While the duration may very well remain an uncertainty, the fundamentals certainly do not appear to warrant the reaction thus far. The question would be whether the cloud of negative sentiment could prolong to a degree that would tip the market over.
The triggers
The past few months had seen the US and key trading partners engage in various instances of trade disputes that only appears to be heating up of late. Of particular interest had been the trade skirmish between the US and China that had certainly been occupying headlines. Since the mid-June announcement from the Trump administration on the two-tranche implementation of a 25% tariff on a total of $50 billion worth of Chinese imports, we have seen Asian markets react rather unfavourably. The first tranche will be due on 6 July, likely to heat things up upon materialisation. Notably, things had also further taken a negative turn into late June with President Donald Trump threatening an additional 10% tariff on $200 billion worth of Chinese goods should the US be met with retaliation, rupturing market confidence across the globe.
While investors had long been accustomed to President Donald Trump’s Art of the Deal stylised negotiations, the recent spate of threats have seemingly taken a menacing turn, garnering the market’s attention.
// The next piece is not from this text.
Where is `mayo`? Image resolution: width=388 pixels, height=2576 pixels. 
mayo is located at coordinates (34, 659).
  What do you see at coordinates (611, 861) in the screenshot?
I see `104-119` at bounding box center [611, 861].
The uncertainty over the duration and the credibility of the threat had been the twin engines, wearing out equity markets. Even up till the point when we are penning this, the market is a sitting duck waiting for any potential announcement from the US on restricting investments, particularly from China, which could carry the US-China trade skirmish further along.
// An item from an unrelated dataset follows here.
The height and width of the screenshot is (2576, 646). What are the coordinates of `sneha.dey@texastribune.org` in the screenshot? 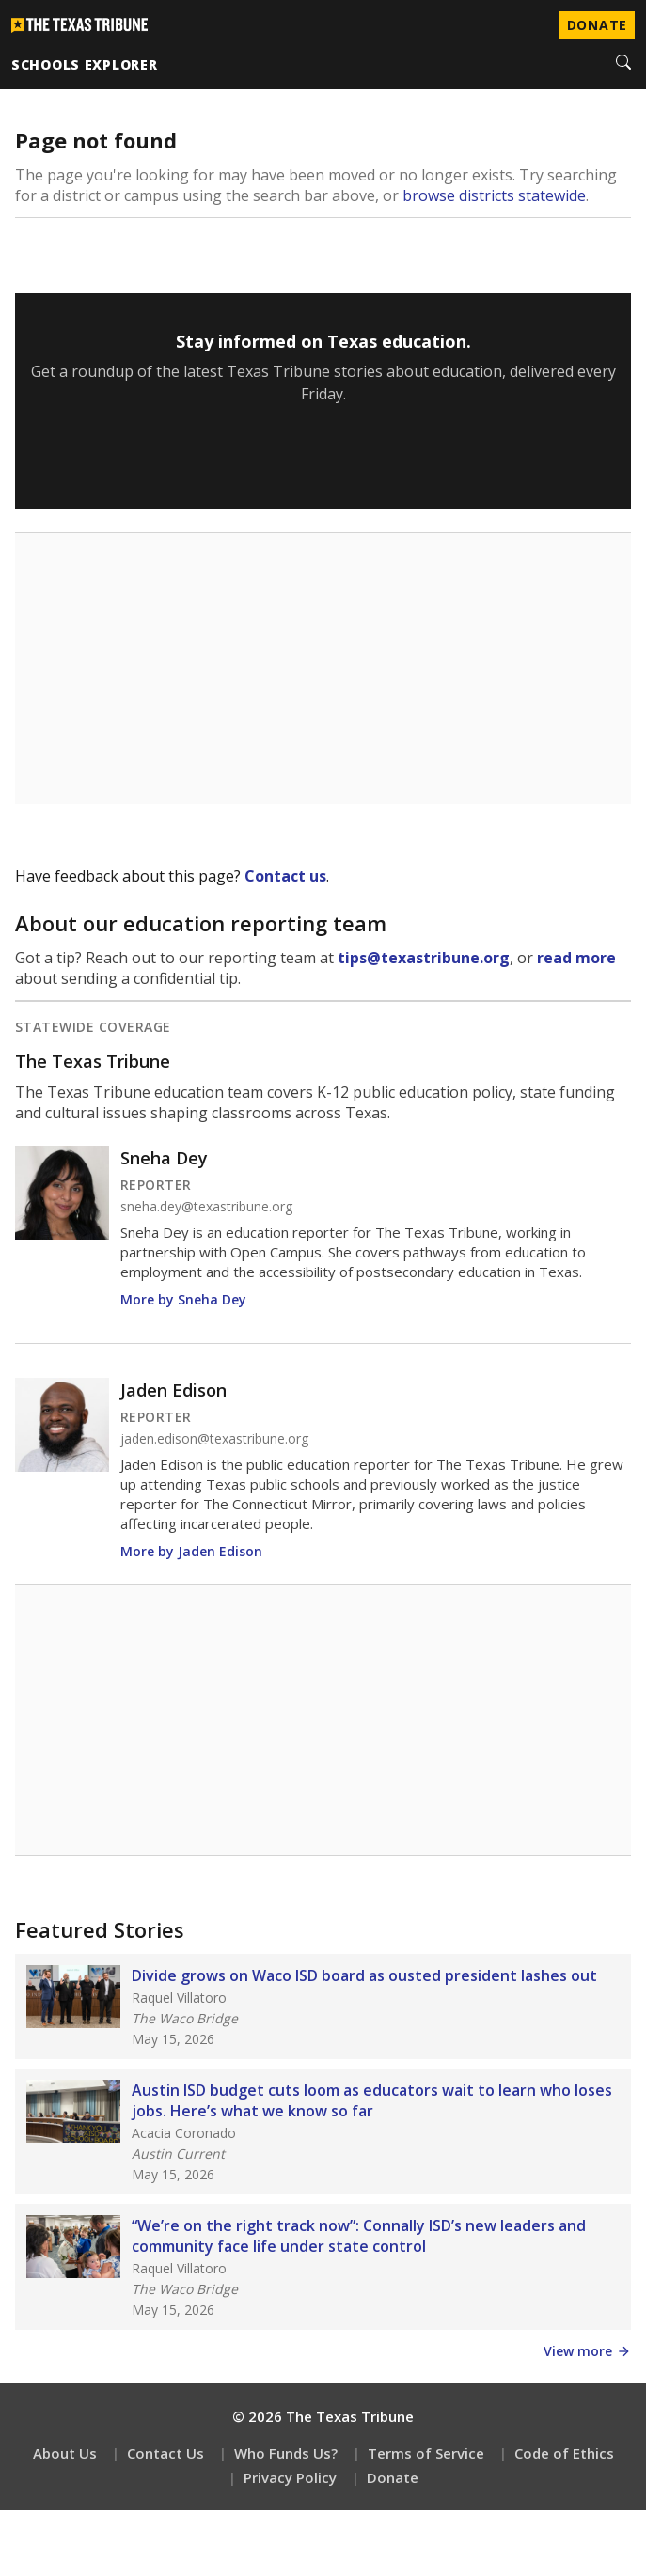 It's located at (206, 1206).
Over and above the overarching theme of geopolitical concerns, there certainly contains regional factors undermining the markets. Compared to the acceleration in growth momentum in the same time last year, Asia’s giant, China, have evidently seen its economic indicators slowing their pace. China’s stock markets have plunged into bear market territory into late June, the CSI 300 crumbling more than 20% from its January peak. Meanwhile, constrained by deleveraging efforts itself, the access to further ease monetary policy appears to be restricted. For China’s neighbours, particularly open economies such as that of South Korea and Singapore, it had not been a pretty picture as well as prices plunges past key moving averages.
Waiting for the clouds to clear
Amid the uncertainty and the volatility that had become commonplace in recent sessions, the only panacea may simply be time, as the markets continue to wait out the trade storm. In trading the markets, the bearish trends for many Asian indices appear to have yet been fully exhausted. Chinese President Xi Jinping was reportedly holding a similar hard stance in recent rhetoric to officials and chief executives, spelling potential further room to fall for markets.
That being said, one look at fundamentals suggests that we have yet to see significant material changes to the growth outlook even if economists widely expect a slowdown in growth to take place for Asian markets into the second half of the year. The fear would be the derailment of this growth from the wearing out of consumer and business confidence over the US-China trade war among others. Do watch for the duration in which the current trade tension could last with any clearance of the air which could likely bring about a recovery that will be worth riding.